On the Golan Heights, and nearby on the foot of Mount Hermon, there are five Druze villages. Slowly and quietly the populations of these villages, which were part of Syria before 1967, were seeing the advantages of being Israeli, they were beginning to trust us. Now we’re destroying their homes for the sake of pretending to help the environment. 

The wind farms are ugly. They are noisy. They disrupt electronics. They kill birds. And we’re planning to put them next to these peaceful villages. It makes me ill to think about this betrayal. 

To those who are members of the climate change religion, I suggest that you build the wind turbines on the Tel Aviv beach and leave Druze villages alone!

DIANA BARSHAW-RICH

Haifa

Rothman’s outburst

MK Simcha Rothman’s outrageous outburst (“Settler rampages against Palestinians same as anti-reform protests,” June 23), comparing settler extra-judicial rampages across northern Samaria to lawful, peaceful (and highly inconvenient and effective) demonstrations against government policy, strips away any doubt about our country today. Israeli society has been hijacked by its fringes, ostensibly led by a hitherto broadly respected prime minister.
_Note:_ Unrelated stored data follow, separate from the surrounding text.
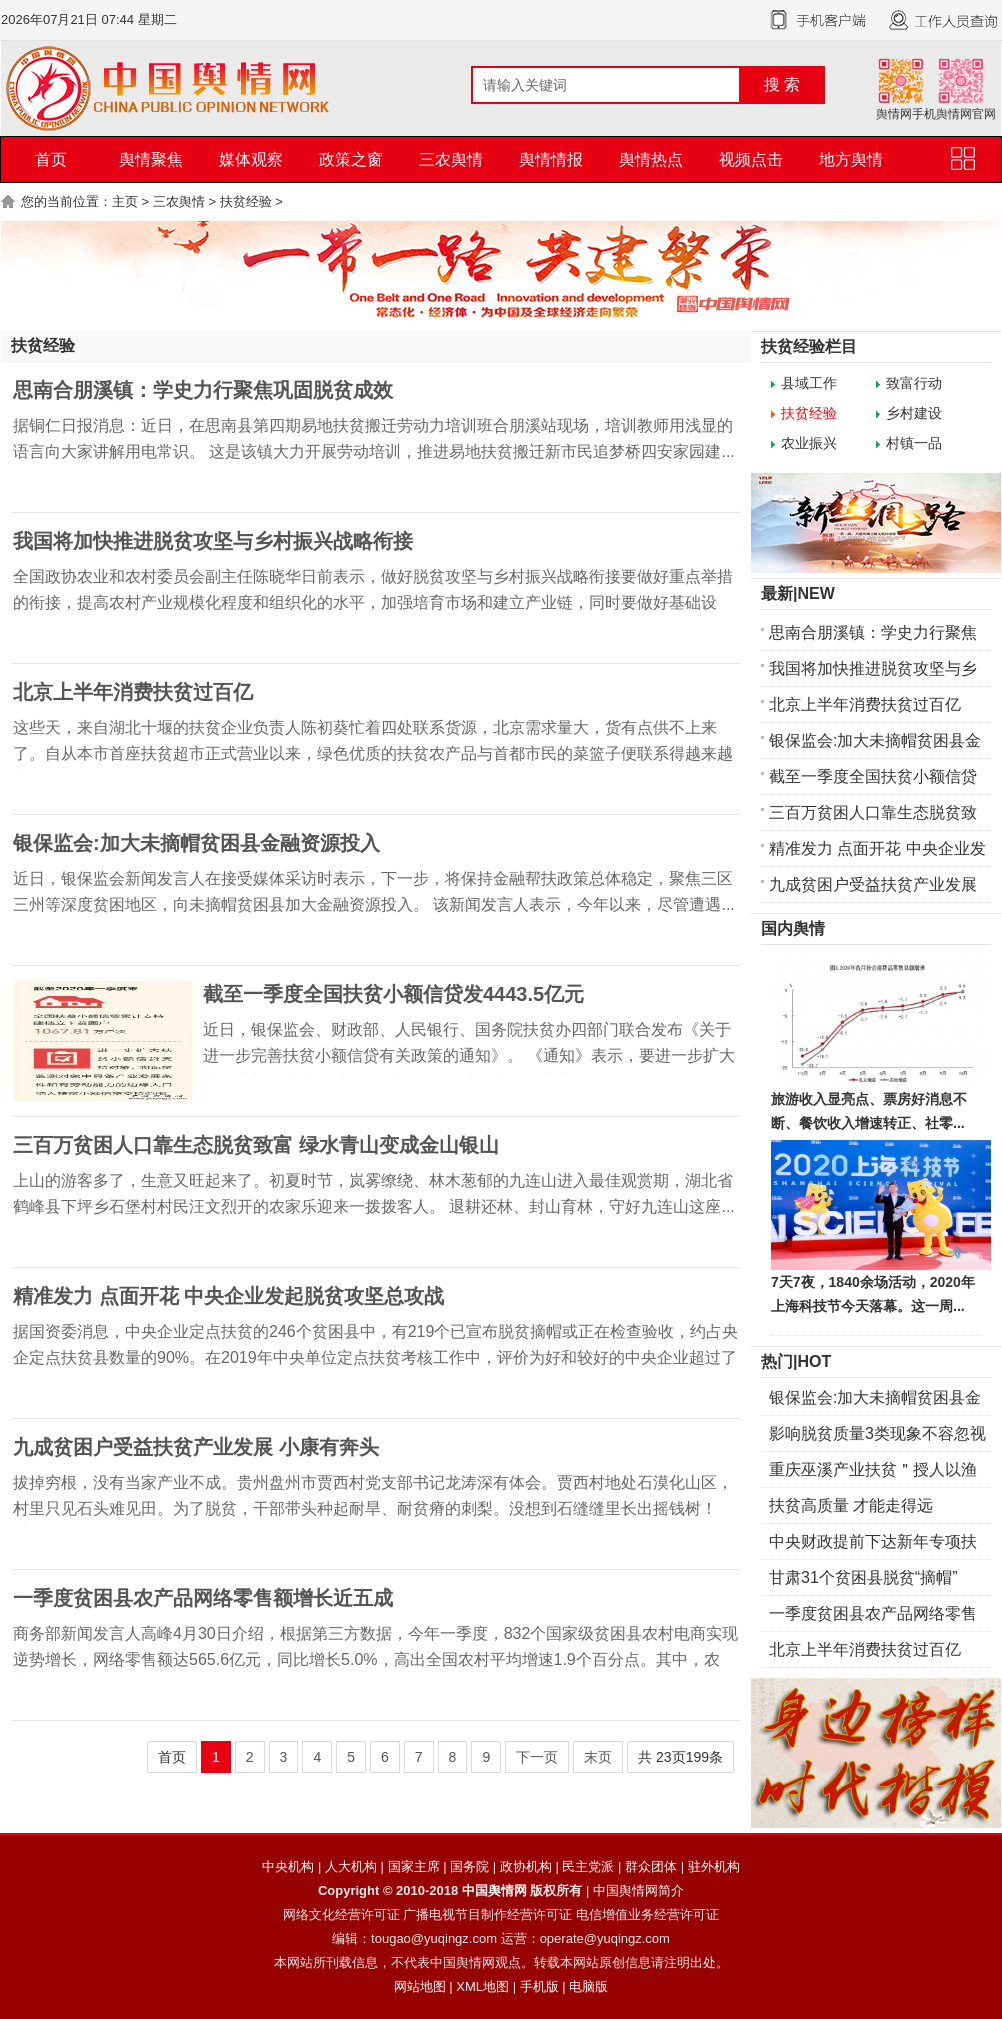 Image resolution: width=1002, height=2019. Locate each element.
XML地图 (482, 1986)
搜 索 (782, 84)
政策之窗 (351, 159)
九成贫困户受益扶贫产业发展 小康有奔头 (196, 1447)
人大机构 (351, 1866)
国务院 (469, 1866)
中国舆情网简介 (638, 1890)
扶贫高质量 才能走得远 (851, 1505)
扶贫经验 (246, 201)
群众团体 (651, 1866)
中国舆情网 (494, 1890)
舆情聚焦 (151, 159)
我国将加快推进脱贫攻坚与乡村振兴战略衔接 (213, 541)
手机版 (539, 1986)
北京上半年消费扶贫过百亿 (133, 692)
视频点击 (751, 159)
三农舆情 (451, 159)
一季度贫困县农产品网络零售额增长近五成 (203, 1598)
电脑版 (588, 1986)
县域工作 (809, 383)
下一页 (537, 1757)
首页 (51, 159)
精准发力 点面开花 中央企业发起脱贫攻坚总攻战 (228, 1296)
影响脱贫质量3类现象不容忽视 (877, 1433)
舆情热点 (651, 159)
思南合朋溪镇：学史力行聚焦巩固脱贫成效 (203, 390)
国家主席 (414, 1866)
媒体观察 (251, 159)
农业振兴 (809, 443)
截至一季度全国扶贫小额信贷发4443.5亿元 (393, 994)
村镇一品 (914, 443)
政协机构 (526, 1866)
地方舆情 (851, 159)
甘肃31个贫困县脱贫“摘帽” (863, 1577)
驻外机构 (714, 1866)
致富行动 (914, 383)
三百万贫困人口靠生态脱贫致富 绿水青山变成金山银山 (256, 1145)
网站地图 (420, 1986)
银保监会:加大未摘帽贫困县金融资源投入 (196, 843)
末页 (598, 1757)
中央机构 (288, 1866)
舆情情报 (551, 159)
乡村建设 (914, 413)
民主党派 (588, 1866)
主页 (125, 201)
The once silent majority finds themselves in a battle for Israel’s soul: a battle they did not choose nor expect to confront. Reassuringly, the latent decency of most across the political and religious divide have joined together to try and save the day. 

Rothman’s dangerous equivalence between settler violence and peaceful protest is chilling. It leaves no doubt that consensus democracy, which has served us well, is in serious danger. Indeed, it was right-wing British prime minister Margaret Thatcher who concluded that “the veneer of civilization is very thin.”

After six months of inaction on virtually every policy for which the government won its mandate, we might well ask what democracy means to those in power. On second thought, why ask? 

VICTOR LEVINSON

Tel Aviv

No moral equivalence

David Weinberg writes an engrossing, well-thought-out article (“No moral equivalence,” June 23). I have more to add, although much of what he said is self-evident.

Starting with the undiplomatic attack on Israel by US Ambassador Thomas Nides: He did compare Arab “deaths” to Israeli murders, without a shred of conscience, in that both sides “lost people during the conflict.”

The Arabs he so “eulogized” left their homes in the morning with the intent to kill Jews. They were gunned up and stoned up and had cars prepared for ramming deaths, and set off to do the horrifying deeds. In addition, they were prepared to die if need be, so that monies would be paid to them if they lived; and/or to their families, if they didn’t. What kind of sick society prepares its children for murder?

Jewish civilians, however, woke up the same morning, most unarmed, with the sole intention of going to school, work, leisure activities, or just eating breakfast in a restaurant. Of course they weren’t prepared to die for any reason, especially not for money, and all were cut down in the prime of  their lives, including innocent children.

The United States has the unmitigated gall to tell us we must tamp down the responses to the terror and “step back” in our fight against “so-called” innocent Arabs caught in the crosshairs of the Israeli soldiers who conduct nightly raids to arrest or terminate Arab terrorists. 

They expect us to maintain the status quo, whatever that means. Therefore, we need to constantly and forcefully remind all the international actors that we will no longer sit back and hope that peace will descend upon us. 

Israeli soldiers do not put innocents in their sights; however, the terrorists do, using civilians, especially children, as shields. Arabs “celebrate the kidnapping and mass murder of Israeli men, women and children,” and happily dance in the streets and hand out candy when an Israeli is murdered. 

Are these really the people that the ambassador feels sorry for in their deaths? These families truly raise their children on hatred and a gross lack of morals.

Israel must step up the fight to stop the violent society living on our doorsteps. We must never let other nations and/or their ambassadors tell us how to protect our land and peoples. When all their houses are in order, maybe then the advice would be accepted. Until then, Israel must continue to maintain the upper hand in fighting terrorism and protecting its citizens, at all costs!